----- Provided records

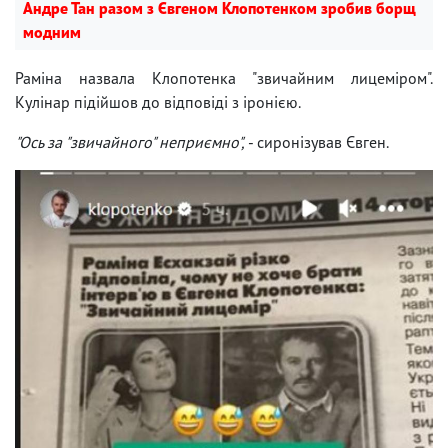
Андре Тан разом з Євгеном Клопотенком зробив борщ
модним
Раміна назвала Клопотенка "звичайним лицеміром".
Кулінар підійшов до відповіді з іронією.
"Ось за "звичайного" неприємно",
- сиронізував Євген.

----------

[Task objective]
Without the pictures, write out every entry exactly as it appears.

[Answer to this problem]
Андре Тан разом з Євгеном Клопотенком зробив борщ
модним
Раміна назвала Клопотенка "звичайним лицеміром".
Кулінар підійшов до відповіді з іронією.
"Ось за "звичайного" неприємно",
- сиронізував Євген.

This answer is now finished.